Starting at the top of the listing, extract every line up to and including the one with "many concessions have". Pictures stay out of the copy.
----
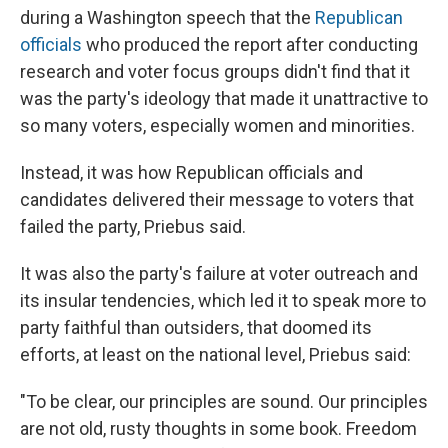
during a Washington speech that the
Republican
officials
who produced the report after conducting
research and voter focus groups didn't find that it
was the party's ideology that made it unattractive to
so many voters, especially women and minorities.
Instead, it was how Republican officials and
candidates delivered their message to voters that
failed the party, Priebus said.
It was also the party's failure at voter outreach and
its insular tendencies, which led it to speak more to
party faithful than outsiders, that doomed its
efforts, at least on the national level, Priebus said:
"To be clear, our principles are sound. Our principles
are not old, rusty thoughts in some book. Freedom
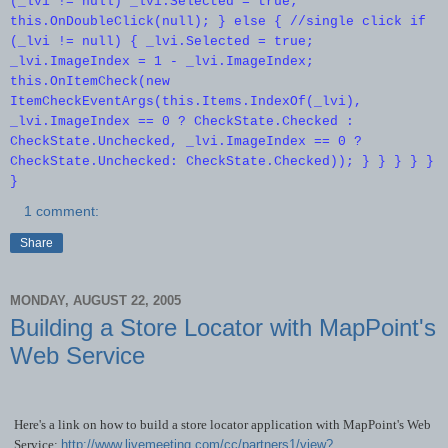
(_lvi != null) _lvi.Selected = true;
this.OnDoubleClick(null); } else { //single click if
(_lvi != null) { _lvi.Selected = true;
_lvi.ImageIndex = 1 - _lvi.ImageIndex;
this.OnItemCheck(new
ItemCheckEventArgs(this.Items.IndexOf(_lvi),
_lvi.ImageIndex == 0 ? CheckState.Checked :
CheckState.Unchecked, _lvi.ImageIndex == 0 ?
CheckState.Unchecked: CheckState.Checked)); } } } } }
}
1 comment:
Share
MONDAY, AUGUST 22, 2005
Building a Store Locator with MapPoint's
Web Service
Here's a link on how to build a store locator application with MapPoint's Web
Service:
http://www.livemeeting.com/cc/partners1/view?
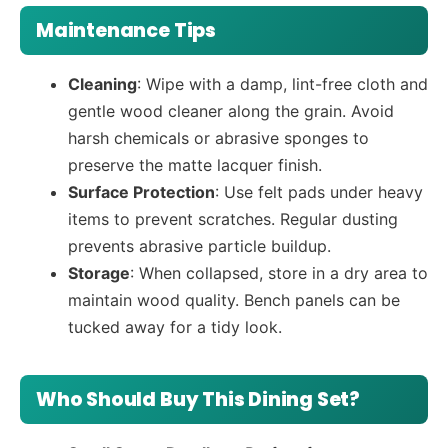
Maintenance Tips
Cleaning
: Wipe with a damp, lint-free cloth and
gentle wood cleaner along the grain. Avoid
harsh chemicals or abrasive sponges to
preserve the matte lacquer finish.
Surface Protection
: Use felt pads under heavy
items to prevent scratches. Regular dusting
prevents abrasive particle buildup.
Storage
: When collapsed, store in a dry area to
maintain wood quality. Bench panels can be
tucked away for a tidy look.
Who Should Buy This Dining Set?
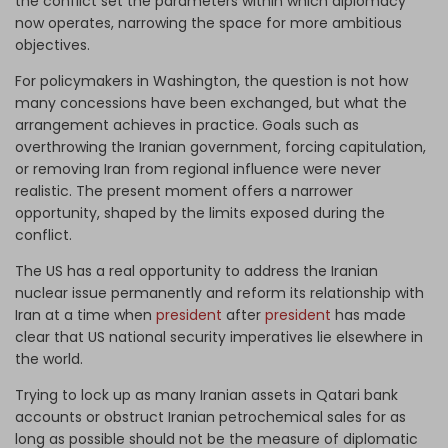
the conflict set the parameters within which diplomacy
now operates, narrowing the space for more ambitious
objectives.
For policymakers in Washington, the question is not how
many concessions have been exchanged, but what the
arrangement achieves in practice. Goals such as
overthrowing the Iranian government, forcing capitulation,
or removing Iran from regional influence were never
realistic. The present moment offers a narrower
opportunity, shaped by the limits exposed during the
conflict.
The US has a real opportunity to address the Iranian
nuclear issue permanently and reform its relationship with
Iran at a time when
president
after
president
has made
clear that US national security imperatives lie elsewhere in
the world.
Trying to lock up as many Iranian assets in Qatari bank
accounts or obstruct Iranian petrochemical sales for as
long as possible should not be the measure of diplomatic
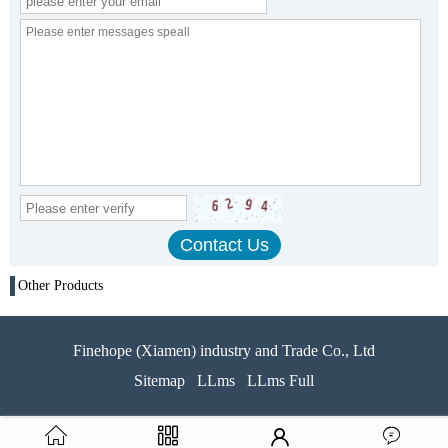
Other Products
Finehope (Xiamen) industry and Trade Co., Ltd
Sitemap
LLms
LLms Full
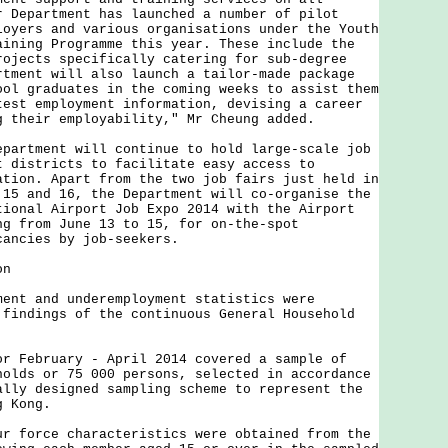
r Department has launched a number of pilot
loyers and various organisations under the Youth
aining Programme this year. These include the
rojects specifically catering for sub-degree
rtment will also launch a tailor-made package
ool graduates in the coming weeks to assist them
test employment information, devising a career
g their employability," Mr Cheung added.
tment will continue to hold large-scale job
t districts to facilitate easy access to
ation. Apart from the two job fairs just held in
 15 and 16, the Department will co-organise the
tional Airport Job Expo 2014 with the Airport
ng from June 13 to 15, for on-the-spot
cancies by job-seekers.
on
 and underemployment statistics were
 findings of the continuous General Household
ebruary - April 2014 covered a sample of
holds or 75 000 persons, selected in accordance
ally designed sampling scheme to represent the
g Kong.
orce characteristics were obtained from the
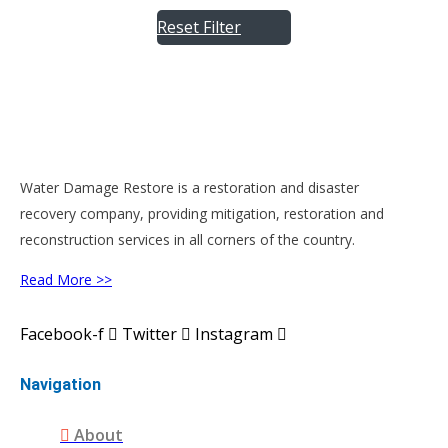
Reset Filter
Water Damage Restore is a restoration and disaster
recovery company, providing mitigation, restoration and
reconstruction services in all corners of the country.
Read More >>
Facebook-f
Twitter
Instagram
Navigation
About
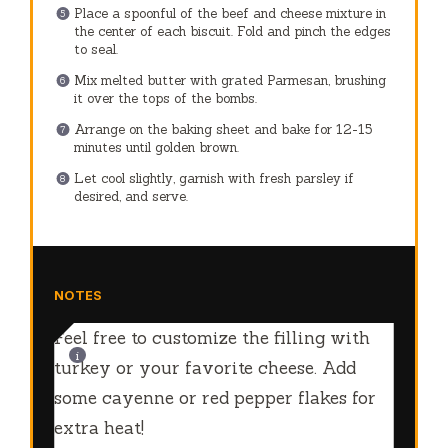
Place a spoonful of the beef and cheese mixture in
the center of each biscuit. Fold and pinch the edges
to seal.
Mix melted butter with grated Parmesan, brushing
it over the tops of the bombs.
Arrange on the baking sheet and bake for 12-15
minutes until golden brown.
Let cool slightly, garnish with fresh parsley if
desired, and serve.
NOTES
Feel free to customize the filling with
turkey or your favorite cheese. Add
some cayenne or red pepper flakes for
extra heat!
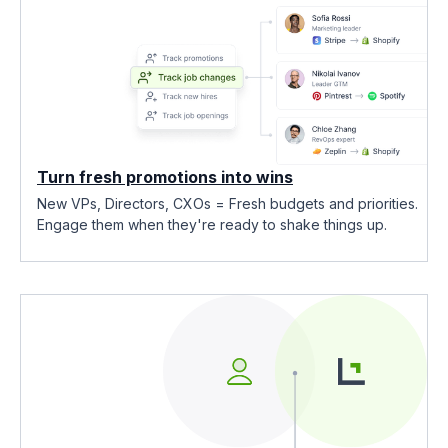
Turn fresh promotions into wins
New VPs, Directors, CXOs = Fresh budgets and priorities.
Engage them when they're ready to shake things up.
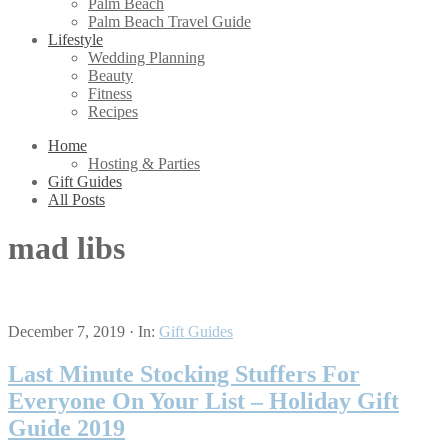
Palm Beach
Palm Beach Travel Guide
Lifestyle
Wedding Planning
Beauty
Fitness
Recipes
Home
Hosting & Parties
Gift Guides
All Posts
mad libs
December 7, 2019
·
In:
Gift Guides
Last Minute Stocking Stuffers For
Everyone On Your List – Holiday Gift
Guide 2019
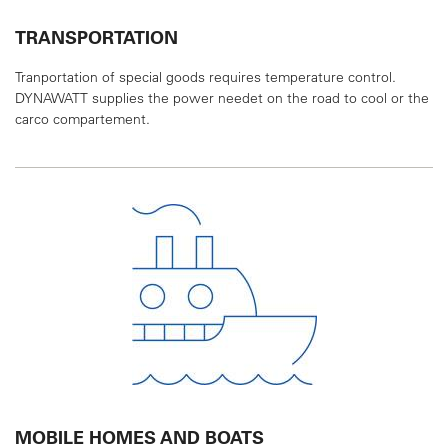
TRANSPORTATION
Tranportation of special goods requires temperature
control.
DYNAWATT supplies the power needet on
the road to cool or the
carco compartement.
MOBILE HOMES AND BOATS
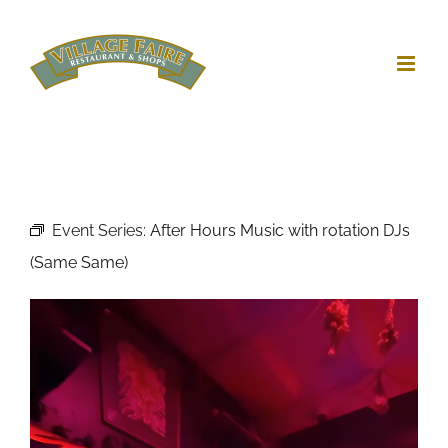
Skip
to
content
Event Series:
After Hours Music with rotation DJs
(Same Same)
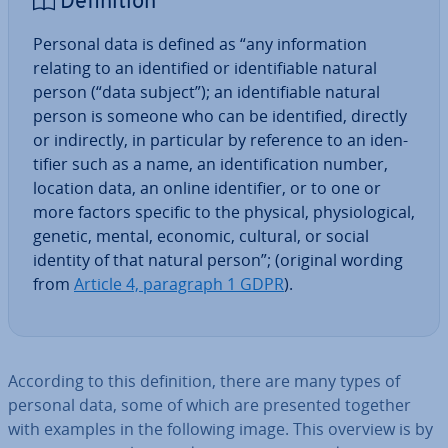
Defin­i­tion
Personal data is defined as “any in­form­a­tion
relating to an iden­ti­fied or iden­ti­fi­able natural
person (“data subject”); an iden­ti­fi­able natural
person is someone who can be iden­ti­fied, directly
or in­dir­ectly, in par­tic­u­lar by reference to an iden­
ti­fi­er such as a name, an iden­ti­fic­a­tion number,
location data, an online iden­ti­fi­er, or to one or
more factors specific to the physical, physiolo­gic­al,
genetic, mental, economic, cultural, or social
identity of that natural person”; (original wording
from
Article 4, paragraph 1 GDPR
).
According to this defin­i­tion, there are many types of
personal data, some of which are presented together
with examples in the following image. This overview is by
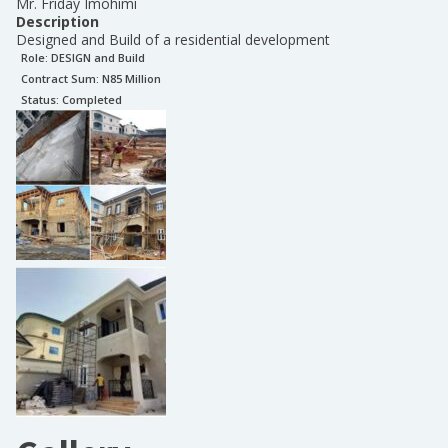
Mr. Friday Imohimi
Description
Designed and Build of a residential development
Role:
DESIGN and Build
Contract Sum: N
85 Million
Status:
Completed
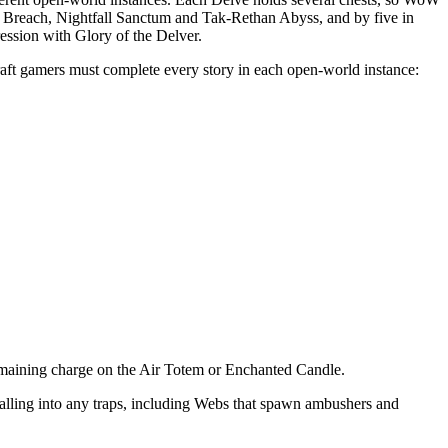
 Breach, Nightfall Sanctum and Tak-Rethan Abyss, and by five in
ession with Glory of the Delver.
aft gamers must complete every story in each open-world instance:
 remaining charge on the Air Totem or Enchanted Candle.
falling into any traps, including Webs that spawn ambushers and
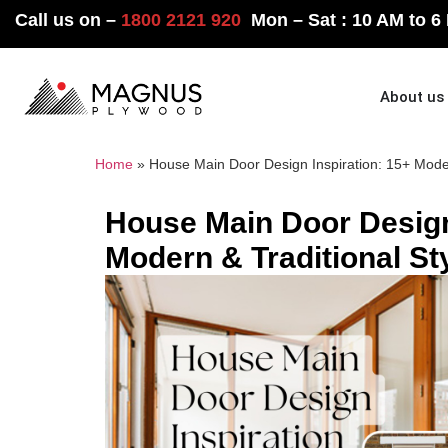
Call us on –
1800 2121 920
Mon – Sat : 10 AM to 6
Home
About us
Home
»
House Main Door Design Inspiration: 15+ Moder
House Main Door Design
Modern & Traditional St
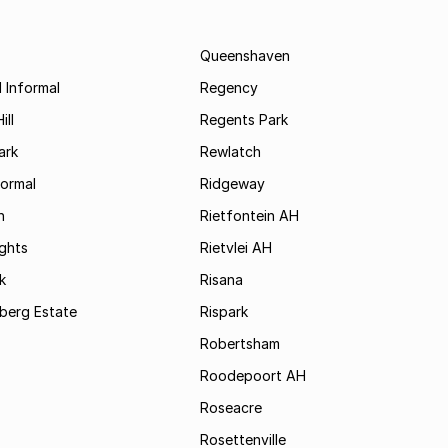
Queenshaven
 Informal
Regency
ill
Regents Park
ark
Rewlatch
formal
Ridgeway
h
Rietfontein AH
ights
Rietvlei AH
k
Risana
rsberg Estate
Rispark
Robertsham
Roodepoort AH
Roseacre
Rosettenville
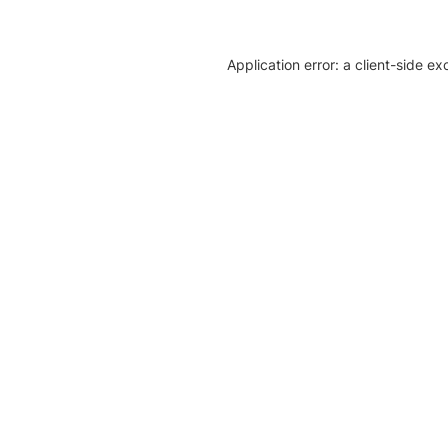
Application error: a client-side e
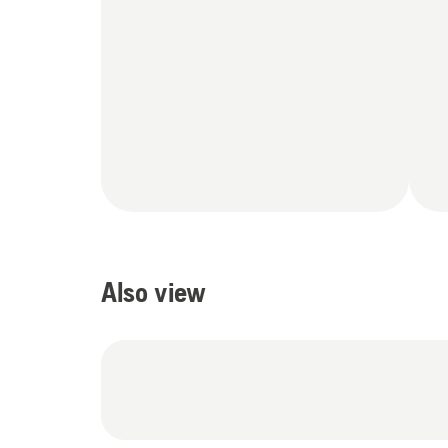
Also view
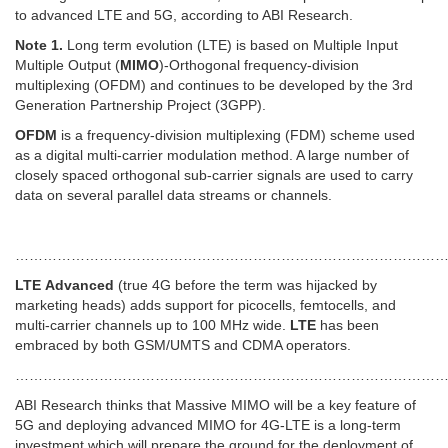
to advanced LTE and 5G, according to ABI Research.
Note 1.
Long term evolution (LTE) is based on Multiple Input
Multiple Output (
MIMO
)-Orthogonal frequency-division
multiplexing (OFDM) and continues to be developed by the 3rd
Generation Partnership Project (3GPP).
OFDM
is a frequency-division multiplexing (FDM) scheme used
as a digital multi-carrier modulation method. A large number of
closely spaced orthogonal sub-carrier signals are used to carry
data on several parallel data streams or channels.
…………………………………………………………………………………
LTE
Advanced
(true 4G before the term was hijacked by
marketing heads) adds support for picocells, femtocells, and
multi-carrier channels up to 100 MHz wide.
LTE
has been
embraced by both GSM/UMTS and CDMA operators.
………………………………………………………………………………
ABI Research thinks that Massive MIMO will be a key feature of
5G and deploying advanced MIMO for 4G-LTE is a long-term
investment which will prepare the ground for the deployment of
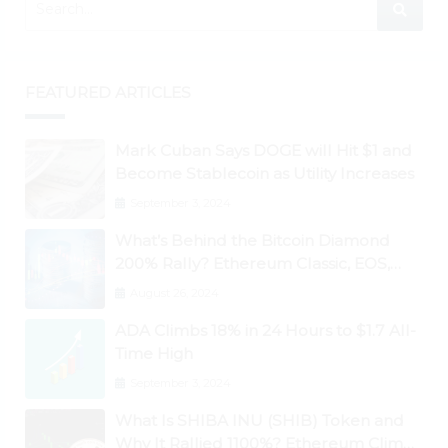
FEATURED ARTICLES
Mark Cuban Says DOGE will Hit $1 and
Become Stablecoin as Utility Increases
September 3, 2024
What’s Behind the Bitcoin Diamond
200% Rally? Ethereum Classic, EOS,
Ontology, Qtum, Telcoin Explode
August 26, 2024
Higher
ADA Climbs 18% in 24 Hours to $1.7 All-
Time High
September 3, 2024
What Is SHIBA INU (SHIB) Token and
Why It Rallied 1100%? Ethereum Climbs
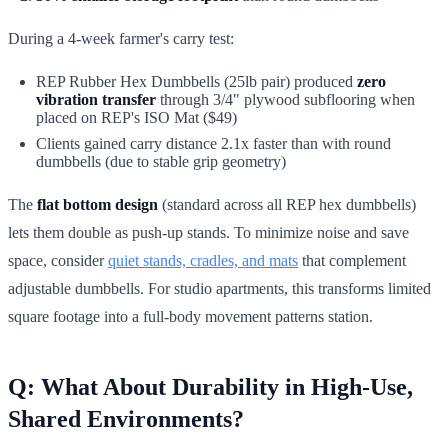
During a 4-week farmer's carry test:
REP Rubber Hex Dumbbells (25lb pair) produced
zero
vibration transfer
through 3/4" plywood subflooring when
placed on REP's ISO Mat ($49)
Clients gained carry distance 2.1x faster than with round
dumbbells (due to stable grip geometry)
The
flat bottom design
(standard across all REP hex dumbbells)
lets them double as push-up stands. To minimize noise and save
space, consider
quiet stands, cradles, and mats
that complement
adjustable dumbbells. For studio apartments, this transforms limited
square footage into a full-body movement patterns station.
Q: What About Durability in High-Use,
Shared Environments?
----
Solved problem>
during a Washington speech that the
Republican
officials
who produced the report after conducting
research and voter focus groups didn't find that it
was the party's ideology that made it unattractive to
so many voters, especially women and minorities.
Instead, it was how Republican officials and
candidates delivered their message to voters that
failed the party, Priebus said.
It was also the party's failure at voter outreach and
its insular tendencies, which led it to speak more to
party faithful than outsiders, that doomed its
efforts, at least on the national level, Priebus said:
"To be clear, our principles are sound. Our principles
are not old, rusty thoughts in some book. Freedom
(_lvi != null) _lvi.Selected = true;
this.OnDoubleClick(null); } else { //single click if
(_lvi != null) { _lvi.Selected = true;
_lvi.ImageIndex = 1 - _lvi.ImageIndex;
this.OnItemCheck(new
ItemCheckEventArgs(this.Items.IndexOf(_lvi),
_lvi.ImageIndex == 0 ? CheckState.Checked :
CheckState.Unchecked, _lvi.ImageIndex == 0 ?
CheckState.Unchecked: CheckState.Checked)); } } } } }
}
1 comment:
Share
MONDAY, AUGUST 22, 2005
Building a Store Locator with MapPoint's
Web Service
Here's a link on how to build a store locator application with MapPoint's Web
Service:
http://www.livemeeting.com/cc/partners1/view?
Maintenance Tips
Cleaning
: Wipe with a damp, lint-free cloth and
gentle wood cleaner along the grain. Avoid
harsh chemicals or abrasive sponges to
preserve the matte lacquer finish.
Surface Protection
: Use felt pads under heavy
items to prevent scratches. Regular dusting
prevents abrasive particle buildup.
Storage
: When collapsed, store in a dry area to
maintain wood quality. Bench panels can be
tucked away for a tidy look.
Who Should Buy This Dining Set?
the conflict set the parameters within which diplomacy
now operates, narrowing the space for more ambitious
objectives.
For policymakers in Washington, the question is not how
many concessions have been exchanged, but what the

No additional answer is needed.